• **DATA FOR THIS TASK**
————————

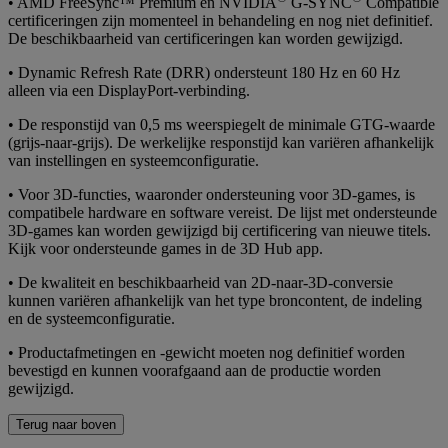
• AMD FreeSync™ Premium en NVIDIA
G-SYNC
Compatible
certificeringen zijn momenteel in behandeling en nog niet definitief.
De beschikbaarheid van certificeringen kan worden gewijzigd.
• Dynamic Refresh Rate (DRR) ondersteunt 180 Hz en 60 Hz
alleen via een DisplayPort-verbinding.
• De responstijd van 0,5 ms weerspiegelt de minimale GTG-waarde
(grijs-naar-grijs). De werkelijke responstijd kan variëren afhankelijk
van instellingen en systeemconfiguratie.
• Voor 3D-functies, waaronder ondersteuning voor 3D-games, is
compatibele hardware en software vereist. De lijst met ondersteunde
3D-games kan worden gewijzigd bij certificering van nieuwe titels.
Kijk voor ondersteunde games in de 3D Hub app.
• De kwaliteit en beschikbaarheid van 2D-naar-3D-conversie
kunnen variëren afhankelijk van het type broncontent, de indeling
en de systeemconfiguratie.
• Productafmetingen en -gewicht moeten nog definitief worden
bevestigd en kunnen voorafgaand aan de productie worden
gewijzigd.
Terug naar boven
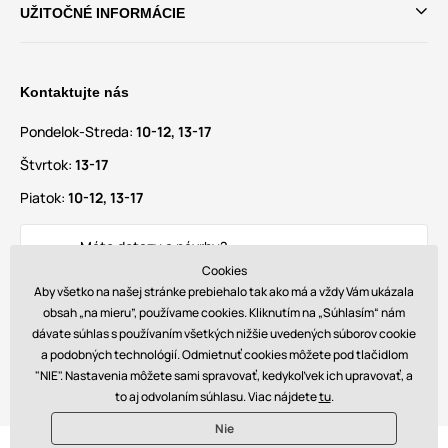
UŽITOČNÉ INFORMÁCIE
Kontaktujte nás
Pondelok-Streda:
10-12, 13-17
Štvrtok:
13-17
Piatok:
10-12, 13-17
Máte dotazy a návrhy?
info@glamadise.sk
Cookies
Aby všetko na našej stránke prebiehalo tak ako má a vždy Vám ukázala
obsah „na mieru”, používame cookies. Kliknutím na „Súhlasím“ nám
Nájdete nás tiež na
dávate súhlas s používaním všetkých nižšie uvedených súborov cookie
a podobných technológií. Odmietnuť cookies môžete pod tlačidlom
"NIE". Nastavenia môžete sami spravovať, kedykoľvek ich upravovať, a
to aj odvolaním súhlasu. Viac nájdete
tu
.
Nie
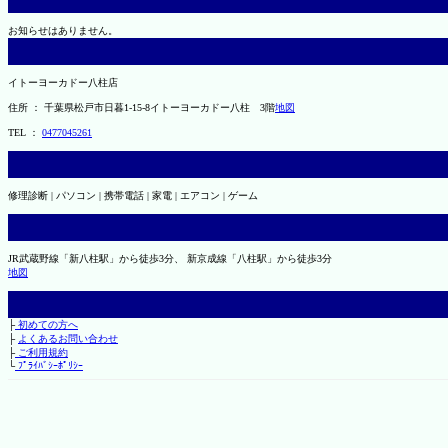
お知らせはありません。
イトーヨーカドー八柱店
住所 ： 千葉県松戸市日暮1-15-8イトーヨーカドー八柱 3階
地図
TEL ：
0477045261
修理診断 | パソコン | 携帯電話 | 家電 | エアコン | ゲーム
JR武蔵野線「新八柱駅」から徒歩3分、 新京成線「八柱駅」から徒歩3分
地図
├
初めての方へ
├
よくあるお問い合わせ
├
ご利用規約
└
ﾌﾟﾗｲﾊﾞｼｰﾎﾟﾘｼｰ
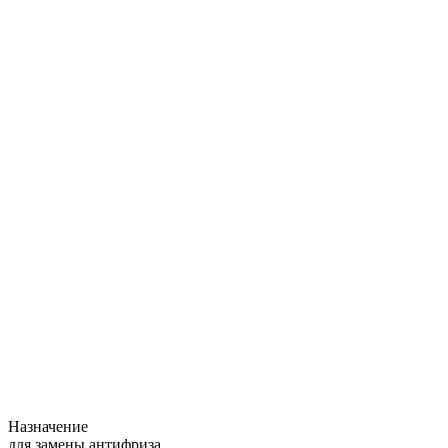
Назначение
для замены антифриза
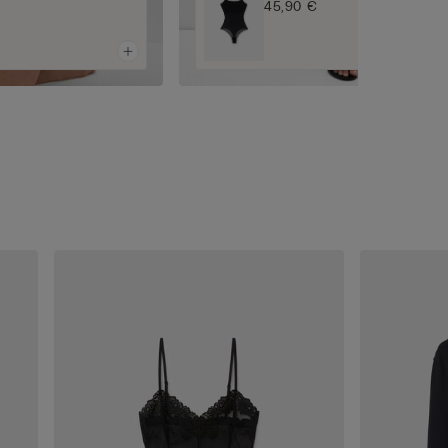
45,90 €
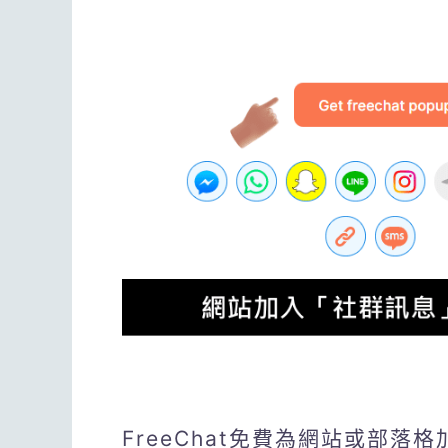
FreeChat免費為網站或部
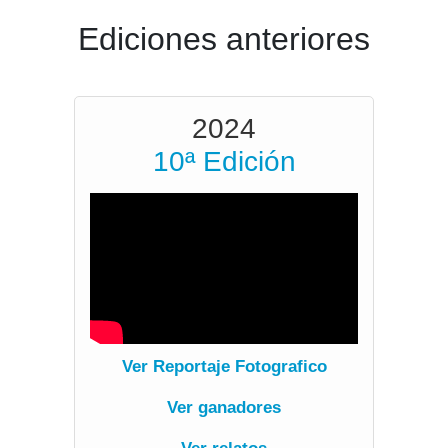
Ediciones anteriores
2024
10ª Edición
Ver Reportaje Fotografico
Ver ganadores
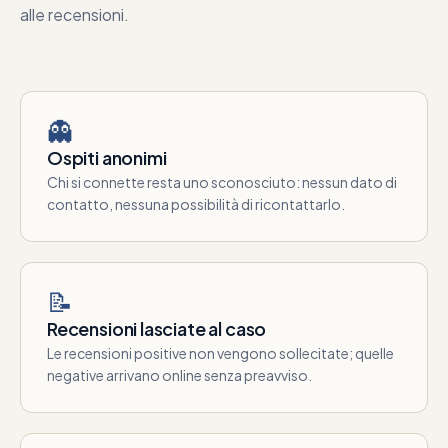
alle recensioni.
👻
Ospiti anonimi
Chi si connette resta uno sconosciuto: nessun dato di
contatto, nessuna possibilità di ricontattarlo.
📝
Recensioni lasciate al caso
Le recensioni positive non vengono sollecitate; quelle
negative arrivano online senza preavviso.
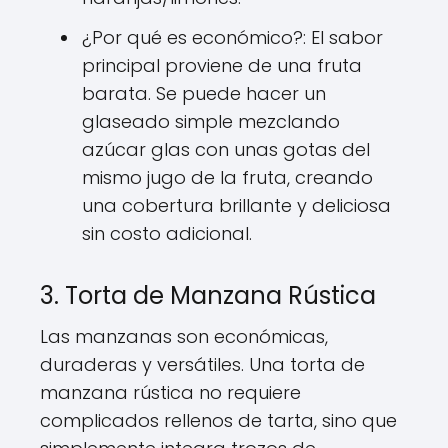
¿Por qué es económico?: El sabor
principal proviene de una fruta
barata. Se puede hacer un
glaseado simple mezclando
azúcar glas con unas gotas del
mismo jugo de la fruta, creando
una cobertura brillante y deliciosa
sin costo adicional.
3. Torta de Manzana Rústica
Las manzanas son económicas,
duraderas y versátiles. Una torta de
manzana rústica no requiere
complicados rellenos de tarta, sino que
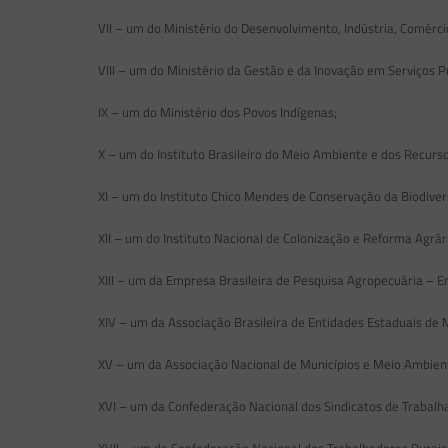
VII – um do Ministério do Desenvolvimento, Indústria, Comércio
VIII – um do Ministério da Gestão e da Inovação em Serviços Pú
IX – um do Ministério dos Povos Indígenas;
X – um do Instituto Brasileiro do Meio Ambiente e dos Recurso
XI – um do Instituto Chico Mendes de Conservação da Biodivers
XII – um do Instituto Nacional de Colonização e Reforma Agrári
XIII – um da Empresa Brasileira de Pesquisa Agropecuária – E
XIV – um da Associação Brasileira de Entidades Estaduais de
XV – um da Associação Nacional de Municípios e Meio Ambie
XVI – um da Confederação Nacional dos Sindicatos de Trabalhado
XVII – um da Confederação Nacional dos Trabalhadores Rurais A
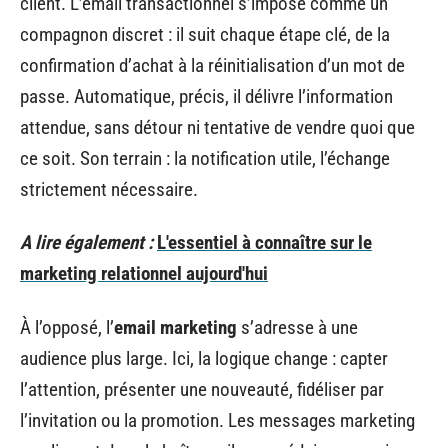
client. L’email transactionnel s’impose comme un
compagnon discret : il suit chaque étape clé, de la
confirmation d’achat à la réinitialisation d’un mot de
passe. Automatique, précis, il délivre l’information
attendue, sans détour ni tentative de vendre quoi que
ce soit. Son terrain : la notification utile, l’échange
strictement nécessaire.
A lire également :
L'essentiel à connaître sur le
marketing relationnel aujourd'hui
À l’opposé, l’
email marketing
s’adresse à une
audience plus large. Ici, la logique change : capter
l’attention, présenter une nouveauté, fidéliser par
l’invitation ou la promotion. Les messages marketing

————————

• **TASK**
Output the full set of records above without changing a word, and drop the images.

• **ANSWER BOX**
• AMD FreeSync™ Premium en NVIDIA
G-SYNC
Compatible
certificeringen zijn momenteel in behandeling en nog niet definitief.
De beschikbaarheid van certificeringen kan worden gewijzigd.
• Dynamic Refresh Rate (DRR) ondersteunt 180 Hz en 60 Hz
alleen via een DisplayPort-verbinding.
• De responstijd van 0,5 ms weerspiegelt de minimale GTG-waarde
(grijs-naar-grijs). De werkelijke responstijd kan variëren afhankelijk
van instellingen en systeemconfiguratie.
• Voor 3D-functies, waaronder ondersteuning voor 3D-games, is
compatibele hardware en software vereist. De lijst met ondersteunde
3D-games kan worden gewijzigd bij certificering van nieuwe titels.
Kijk voor ondersteunde games in de 3D Hub app.
• De kwaliteit en beschikbaarheid van 2D-naar-3D-conversie
kunnen variëren afhankelijk van het type broncontent, de indeling
en de systeemconfiguratie.
• Productafmetingen en -gewicht moeten nog definitief worden
bevestigd en kunnen voorafgaand aan de productie worden
gewijzigd.
Terug naar boven
UŽITOČNÉ INFORMÁCIE
Kontaktujte nás
Pondelok-Streda:
10-12, 13-17
Štvrtok:
13-17
Piatok:
10-12, 13-17
Máte dotazy a návrhy?
info@glamadise.sk
Cookies
Aby všetko na našej stránke prebiehalo tak ako má a vždy Vám ukázala
obsah „na mieru”, používame cookies. Kliknutím na „Súhlasím“ nám
Nájdete nás tiež na
dávate súhlas s používaním všetkých nižšie uvedených súborov cookie
a podobných technológií. Odmietnuť cookies môžete pod tlačidlom
"NIE". Nastavenia môžete sami spravovať, kedykoľvek ich upravovať, a
to aj odvolaním súhlasu. Viac nájdete
tu
.
Nie
お知らせはありません。
イトーヨーカドー八柱店
住所 ： 千葉県松戸市日暮1-15-8イトーヨーカドー八柱 3階
地図
TEL ：
0477045261
修理診断 | パソコン | 携帯電話 | 家電 | エアコン | ゲーム
JR武蔵野線「新八柱駅」から徒歩3分、 新京成線「八柱駅」から徒歩3分
地図
├
初めての方へ
├
よくあるお問い合わせ
├
ご利用規約
└
ﾌﾟﾗｲﾊﾞｼｰﾎﾟﾘｼｰ
Назначение
для замены антифриза
45,90 €
FreeChat免費為網站或部
Ediciones anteriores
2024
10ª Edición
Ver Reportaje Fotografico
Ver ganadores
alle recensioni.
👻
Ospiti anonimi
Chi si connette resta uno sconosciuto: nessun dato di
contatto, nessuna possibilità di ricontattarlo.
📝
Recensioni lasciate al caso
Le recensioni positive non vengono sollecitate; quelle
negative arrivano online senza preavviso.
¿Por qué es económico?: El sabor
principal proviene de una fruta
barata. Se puede hacer un
glaseado simple mezclando
azúcar glas con unas gotas del
mismo jugo de la fruta, creando
una cobertura brillante y deliciosa
sin costo adicional.
3. Torta de Manzana Rústica
Las manzanas son económicas,
duraderas y versátiles. Una torta de
manzana rústica no requiere
complicados rellenos de tarta, sino que
VII – um do Ministério do Desenvolvimento, Indústria, Comércio
VIII – um do Ministério da Gestão e da Inovação em Serviços Pú
IX – um do Ministério dos Povos Indígenas;
X – um do Instituto Brasileiro do Meio Ambiente e dos Recurso
XI – um do Instituto Chico Mendes de Conservação da Biodivers
XII – um do Instituto Nacional de Colonização e Reforma Agrári
XIII – um da Empresa Brasileira de Pesquisa Agropecuária – E
XIV – um da Associação Brasileira de Entidades Estaduais de
XV – um da Associação Nacional de Municípios e Meio Ambie
XVI – um da Confederação Nacional dos Sindicatos de Trabalhado
XVII – um da Confederação Nacional dos Trabalhadores Rurais A
client. L’email transactionnel s’impose comme un
compagnon discret : il suit chaque étape clé, de la
confirmation d’achat à la réinitialisation d’un mot de
passe. Automatique, précis, il délivre l’information
attendue, sans détour ni tentative de vendre quoi que
ce soit. Son terrain : la notification utile, l’échange
strictement nécessaire.
A lire également :
L'essentiel à connaître sur le
marketing relationnel aujourd'hui
À l’opposé, l’
email marketing
s’adresse à une
audience plus large. Ici, la logique change : capter
l’attention, présenter une nouveauté, fidéliser par
l’invitation ou la promotion. Les messages marketing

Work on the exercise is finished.